A ação, denominada Operação Subtinibe, contou com apoio do procurador Alcindo Bastos, da Procuradoria Especializada do Consumidor. Mais de 30 policiais atuaram em São Paulo e no Piauí, locais onde a quadrilha fabricava o medicamento falso, com apoio das polícias civis desses dois Estados. Depósitos com os remédios falsificados foram encontrados em São Paulo, São Caetano do Sul e Cotia (todas em SP).
Foram presos empresários pertencentes ao quadro societário e colaboradores de empresas do ramo de medicamentos, suspeitos de envolvimento com a falsificação e a distribuição de medicamentos falsos para tratamento oncológico.
No Rio Grande do Sul, não se tem notícia sobre a morte de pacientes que fizeram uso do medicamento Sutent 50mg falsificado. Mas o delegado Joel Wagner destaca que, em Goiás, policiais civis investigam quatro mortes de pacientes que usaram essa medicação, sendo uma já confirmada, inclusive com pessoas responsabilizadas criminalmente.
A pedido da Polícia Civil e do MP, a Justiça decretou a prisão de seis pessoas, sendo que uma delas continua foragida. Duas foram localizadas em São Paulo e três no Piauí.
As investigações apontam que a distribuição de medicamentos falsos foi feita pela House Medicamentos, de São Paulo, que sucedeu a Milani Comercial Farmacêutica. Quando a Milani deixou de existir, repassou estoque de produtos para a House. O quadro de sócios e de funcionários dessas empresas, segundo Joel Wagner, coincide. Elas inclusive funcionavam no mesmo endereço e tinham o mesmo telefone para realizar as vendas dos medicamentos. Dentre os cinco presos na ação policial estão dirigentes das duas empresas.

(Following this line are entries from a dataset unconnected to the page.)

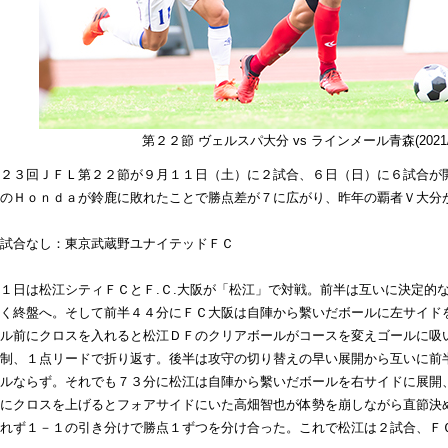
第２２節 ヴェルスパ大分 vs ラインメール青森(2021/9
２３回ＪＦＬ第２２節が９月１１日（土）に２試合、６日（日）に６試合が
のＨｏｎｄａが鈴鹿に敗れたことで勝点差が７に広がり、昨年の覇者Ｖ大分
試合なし：東京武蔵野ユナイテッドＦＣ
日は松江シティＦＣとＦ.Ｃ.大阪が「松江」で対戦。前半は互いに決定的
く終盤へ。そして前半４４分にＦＣ大阪は自陣から繫いだボールに左サイド
ル前にクロスを入れると松江ＤＦのクリアボールがコースを変えゴールに吸
制、１点リードで折り返す。後半は攻守の切り替えの早い展開から互いに前
ルならず。それでも７３分に松江は自陣から繫いだボールを右サイドに展開
にクロスを上げるとフォアサイドにいた高畑智也が体勢を崩しながら直節決
れず１－１の引き分けで勝点１ずつを分け合った。これで松江は２試合、Ｆ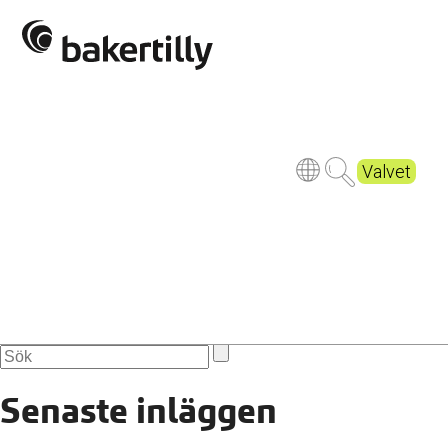
benches-gca44b1036_1920
Publicerad
5 years ago
Valvet
Senaste inläggen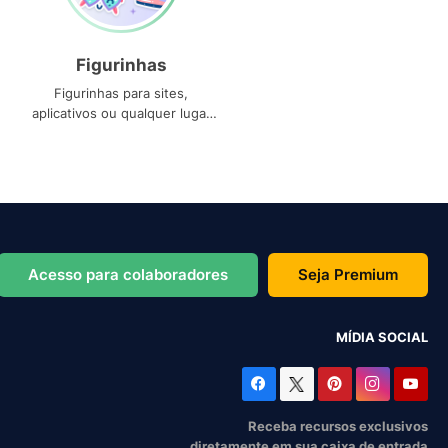
Figurinhas
Figurinhas para sites,
aplicativos ou qualquer lugar
que você precise
Acesso para colaboradores
Seja Premium
MÍDIA SOCIAL
Receba recursos exclusivos
diretamente em sua caixa de entrada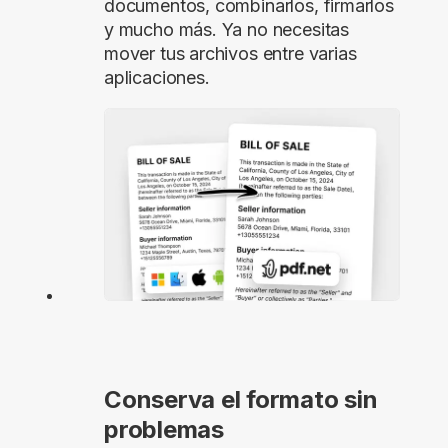
documentos, combinarlos, firmarlos
y mucho más. Ya no necesitas
mover tus archivos entre varias
aplicaciones.
Conserva el formato sin
problemas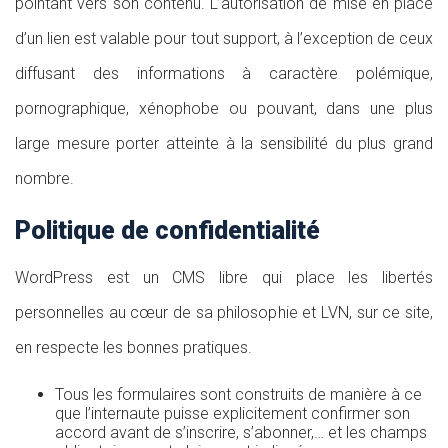
pointant vers son contenu. L’autorisation de mise en place
d’un lien est valable pour tout support, à l’exception de ceux
diffusant des informations à caractère polémique,
pornographique, xénophobe ou pouvant, dans une plus
large mesure porter atteinte à la sensibilité du plus grand
nombre.
Politique de confidentialité
WordPress est un CMS libre qui place les libertés
personnelles au cœur de sa philosophie et LVN, sur ce site,
en respecte les bonnes pratiques.
Tous les formulaires sont construits de manière à ce
que l’internaute puisse explicitement confirmer son
accord avant de s’inscrire, s’abonner,… et les champs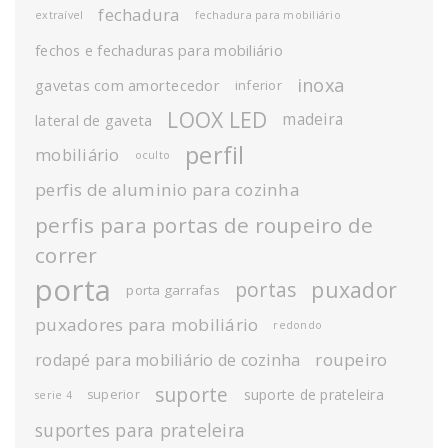
fechadura
extraível
fechadura para mobiliário
fechos e fechaduras para mobiliário
inoxa
gavetas com amortecedor
inferior
LOOX LED
madeira
lateral de gaveta
perfil
mobiliário
oculto
perfis de aluminio para cozinha
perfis para portas de roupeiro de
correr
porta
puxador
portas
porta garrafas
puxadores para mobiliário
redondo
roupeiro
rodapé para mobiliário de cozinha
suporte
suporte de prateleira
superior
serie 4
suportes para prateleira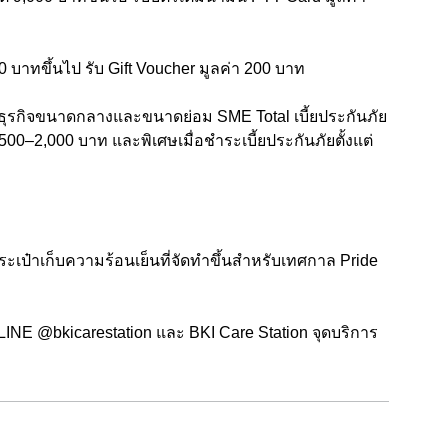
00 บาทขึ้นไป รับ Gift Voucher มูลค่า 200 บาท
ับธุรกิจขนาดกลางและขนาดย่อม SME Total เบี้ยประกันภัย
า 500–2,000 บาท และพิเศษเมื่อชำระเบี้ยประกันภัยตั้งแต่
ับกระเป๋าเก็บความร้อนเย็นที่จัดทำขึ้นสำหรับเทศกาล Pride
่ LINE @bkicarestation และ BKI Care Station จุดบริการ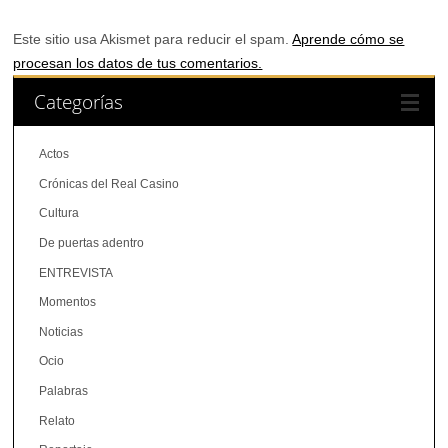
Este sitio usa Akismet para reducir el spam.
Aprende cómo se
procesan los datos de tus comentarios.
Categorías
Actos
Crónicas del Real Casino
Cultura
De puertas adentro
ENTREVISTA
Momentos
Noticias
Ocio
Palabras
Relato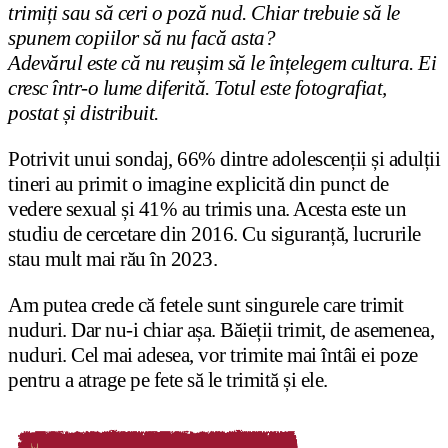
trimiți sau să ceri o poză nud. Chiar trebuie să le
spunem copiilor să nu facă asta?
Adevărul este că nu reușim să le înțelegem cultura. Ei
cresc într-o lume diferită. Totul este fotografiat,
postat și distribuit.
Potrivit unui sondaj, 66% dintre adolescenții și adulții
tineri au primit o imagine explicită din punct de
vedere sexual și 41% au trimis una. Acesta este un
studiu de cercetare din 2016. Cu siguranță, lucrurile
stau mult mai rău în 2023.
Am putea crede că fetele sunt singurele care trimit
nuduri. Dar nu-i chiar așa. Băieții trimit, de asemenea,
nuduri. Cel mai adesea, vor trimite mai întâi ei poze
pentru a atrage pe fete să le trimită și ele.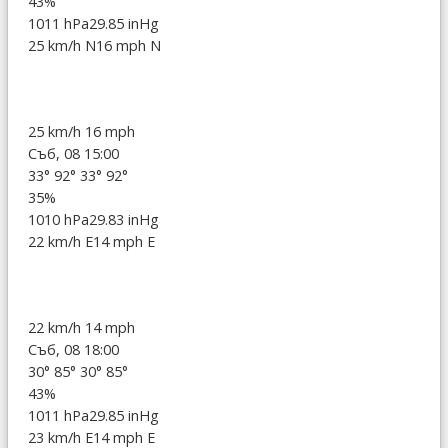
43%
1011 hPa
29.85 inHg
25 km/h N
16 mph N
25 km/h
16 mph
Съб, 08 15:00
33°
92°
33°
92°
35%
1010 hPa
29.83 inHg
22 km/h E
14 mph E
22 km/h
14 mph
Съб, 08 18:00
30°
85°
30°
85°
43%
1011 hPa
29.85 inHg
23 km/h E
14 mph E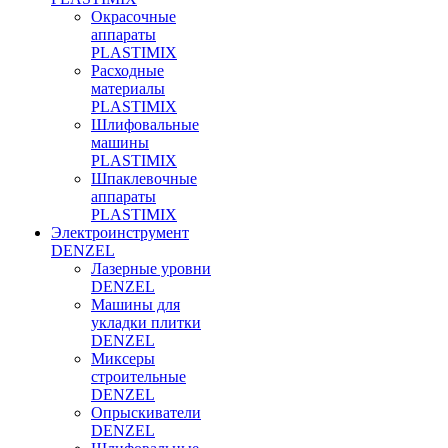
Окрасочные
аппараты
PLASTIMIX
Расходные
материалы
PLASTIMIX
Шлифовальные
машины
PLASTIMIX
Шпаклевочные
аппараты
PLASTIMIX
Электроинструмент
DENZEL
Лазерные уровни
DENZEL
Машины для
укладки плитки
DENZEL
Миксеры
строительные
DENZEL
Опрыскиватели
DENZEL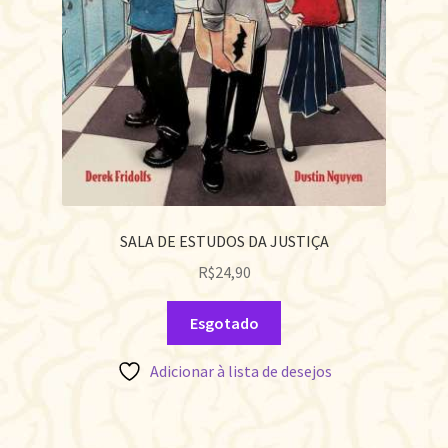
SALA DE ESTUDOS DA JUSTIÇA
R$
24,90
Esgotado
Adicionar à lista de desejos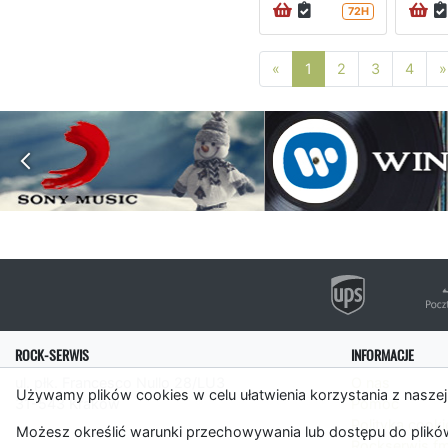
72H
Poprzednia strona
«
1
2
3
4
»
ROCK-SERWIS
INFORMACJE
ul. płk. Francesco Nullo 28/LU3
O nas
Używamy plików cookies w celu ułatwienia korzystania z naszej
31-543 Kraków
Pomoc
Polityka cooki
Możesz określić warunki przechowywania lub dostępu do plików
Rockserwis.f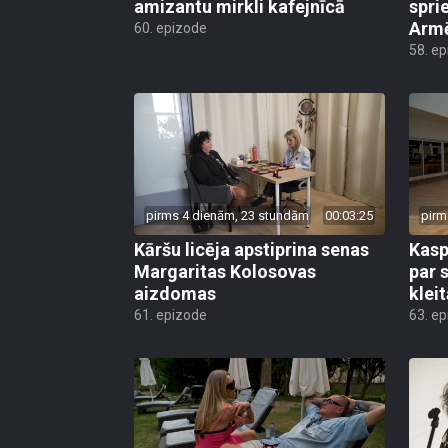
amizantu mirkli kafejnīcā
spri
Armē
60. epizode
58. e
pirms 4 dienām, 23 stundām
00:03:25
pirm
Kāršu licēja apstiprina senas
Kasp
Margaritas Kolosovas
par 
aizdomas
klei
61. epizode
63. e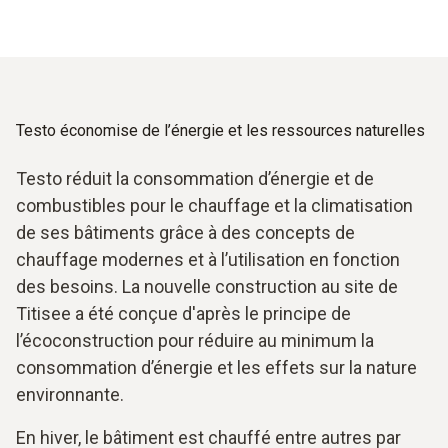
Testo économise de l’énergie et les ressources naturelles
Testo réduit la consommation d’énergie et de
combustibles pour le chauffage et la climatisation
de ses bâtiments grâce à des concepts de
chauffage modernes et à l’utilisation en fonction
des besoins. La nouvelle construction au site de
Titisee a été conçue d'après le principe de
l’écoconstruction pour réduire au minimum la
consommation d’énergie et les effets sur la nature
environnante.
En hiver, le bâtiment est chauffé entre autres par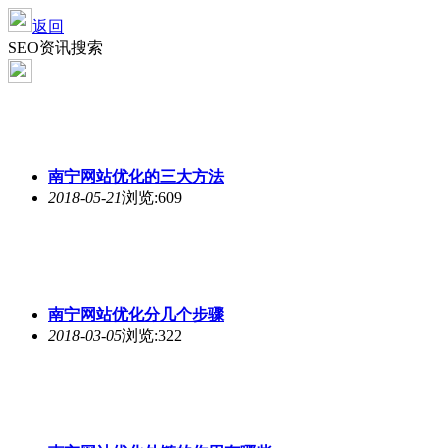
返回
SEO资讯搜索
南宁网站优化
的三大方法
2018-05-21
浏览:609
南宁网站优化
分几个步骤
2018-03-05
浏览:322
南宁网站优化
外链的作用有哪些
2018-03-05
浏览:285
南宁网站优化
过程中常见的问题
2018-02-25
浏览:279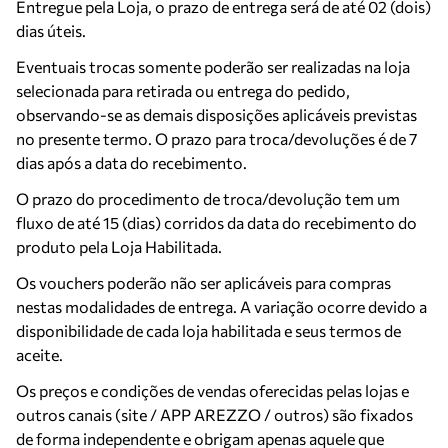
Entregue pela Loja, o prazo de entrega será de até 02 (dois)
dias úteis.
Eventuais trocas somente poderão ser realizadas na loja
selecionada para retirada ou entrega do pedido,
observando-se as demais disposições aplicáveis previstas
no presente termo. O prazo para troca/devoluções é de 7
dias após a data do recebimento.
O prazo do procedimento de troca/devolução tem um
fluxo de até 15 (dias) corridos da data do recebimento do
produto pela Loja Habilitada.
Os vouchers poderão não ser aplicáveis para compras
nestas modalidades de entrega. A variação ocorre devido a
disponibilidade de cada loja habilitada e seus termos de
aceite.
Os preços e condições de vendas oferecidas pelas lojas e
outros canais (site / APP AREZZO / outros) são fixados
de forma independente e obrigam apenas aquele que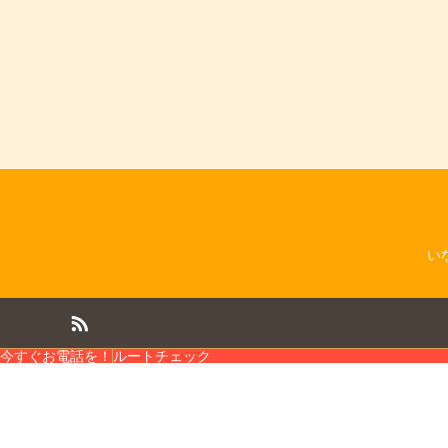
い
今すぐお電話を！
ルートチェック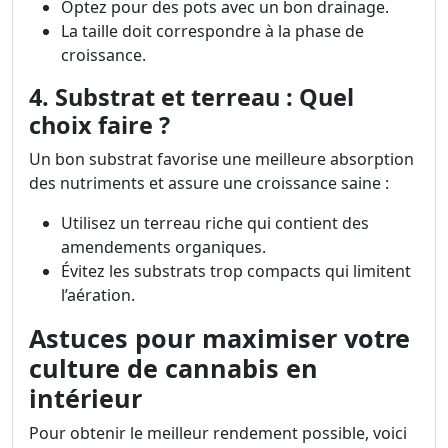
Optez pour des pots avec un bon drainage.
La taille doit correspondre à la phase de
croissance.
4. Substrat et terreau : Quel
choix faire ?
Un bon substrat favorise une meilleure absorption
des nutriments et assure une croissance saine :
Utilisez un terreau riche qui contient des
amendements organiques.
Évitez les substrats trop compacts qui limitent
l’aération.
Astuces pour maximiser votre
culture de cannabis en
intérieur
Pour obtenir le meilleur rendement possible, voici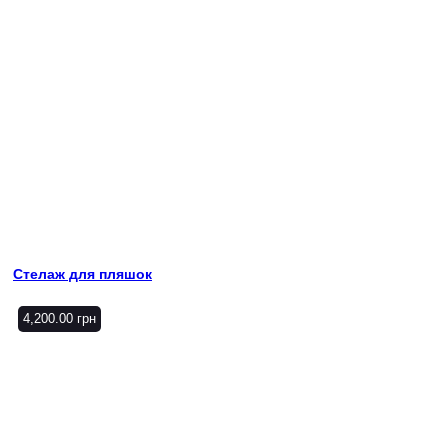
Стелаж для пляшок
4,200.00
грн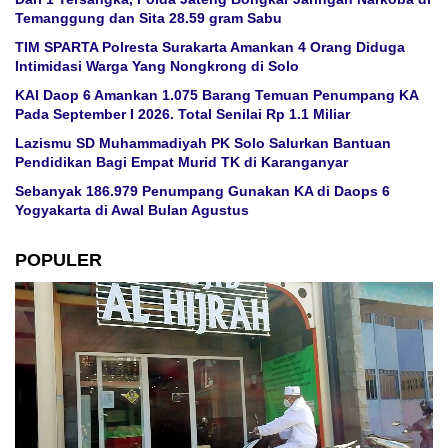
Temanggung dan Sita 28.59 gram Sabu
TIM SPARTA Polresta Surakarta Amankan 4 Orang Diduga
Intimidasi Warga Yang Nongkrong di Solo
KAI Daop 6 Amankan 1.075 Barang Temuan Penumpang KA
Pada September I 2026. Total Senilai Rp 1.1 Miliar
Lazismu SD Muhammadiyah PK Solo Salurkan Bantuan
Pendidikan Bagi Empat Murid TK di Karanganyar
Sebanyak 186.979 Penumpang Gunakan KA di Daops 6
Yogyakarta di Awal Bulan Agustus
POPULER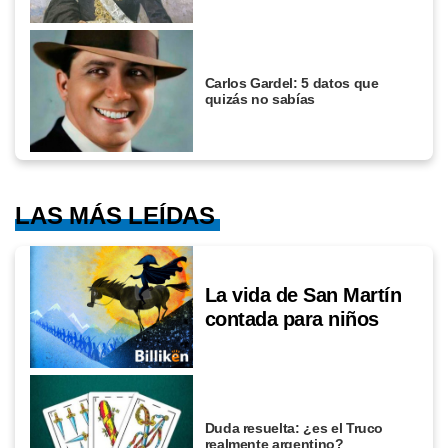
Carlos Gardel: 5 datos que
quizás no sabías
LAS MÁS LEÍDAS
La vida de San Martín
contada para niños
Duda resuelta: ¿es el Truco
realmente argentino?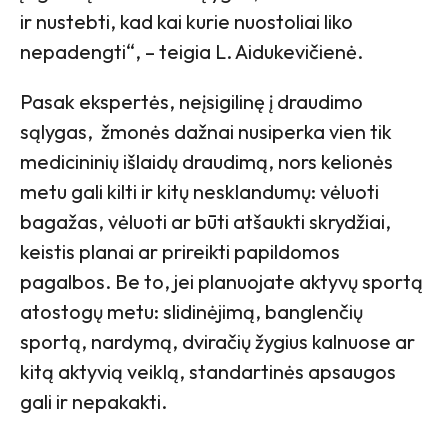
ir nustebti, kad kai kurie nuostoliai liko
nepadengti“, – teigia L. Aidukevičienė.
Pasak ekspertės, neįsigilinę į draudimo
sąlygas, žmonės dažnai nusiperka vien tik
medicininių išlaidų draudimą, nors kelionės
metu gali kilti ir kitų nesklandumų: vėluoti
bagažas, vėluoti ar būti atšaukti skrydžiai,
keistis planai ar prireikti papildomos
pagalbos. Be to, jei planuojate aktyvų sportą
atostogų metu: slidinėjimą, banglenčių
sportą, nardymą, dviračių žygius kalnuose ar
kitą aktyvią veiklą, standartinės apsaugos
gali ir nepakakti.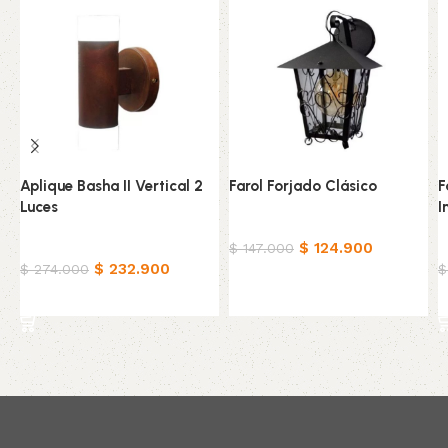
Aplique Basha II Vertical 2
Farol Forjado Clásico
F
Luces
I
Hogar
Hogar
$
124.900
H
$
147.000
$
232.900
$
274.000
$
Añadir al carrito
Añadir al carrito
Read More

Em dois anos, a House vendeu R$ 3,8 milhões em remédios, enquanto que a Milani vendeu um total de R$ 9,3 milhões para todo o Brasil. A desconfiança é de que parte seja de medicamentos falsificados, como os apreendidos agora. O Sutent 50mg falsificado foi vendido para Piauí, Rio Grande do Norte, Rio Grande do Sul, Mato Grosso do Sul, Rio de Janeiro, Espírito Santo, Minas Gerais, Goiás, São Paulo, Pernambuco e Paraná.
—Trata-se de um crime hediondo e de uma crueldade exacerbada, pois pacientes com câncer de vários Estados do Brasil adquiriram um medicamento bastante caro, cerca de R$ 12 mil o frasco com 28 cápsulas, totalmente ineficaz. Isso fez com que muitas delas, já abaladas pela doença, perdessem confiança no tratamento.
Os presos responderão pelos crimes previstos no artigo 273 do Código Penal (falsificação de medicamento, crime hediondo, pena prevista de 10 a 15 anos de reclusão), crime contra a relação de consumo (Lei 8.137/90, com pena prevista de detenção de dois a cinco anos) e artigo 288 do Código Penal (Associação criminosa, com pena prevista de reclusão de um a três anos). Os nomes dos presos não foram divulgados em decorrência da Lei de Abuso de Autoridade.
A Decon disponibiliza para queixas o Disque-denúncia: 0800-510 2828 e também, para o mesmo fim, WhatsApp e Telegram: (51) 98444-0606.
Contrapontos
O que dizem os responsáveis pela Milani e pela House:
GaúchaZH tentou contato com as duas distribuidoras, mas ninguém atende os telefones. Os sócios de ambas empresas estão entre os presos na operação policial.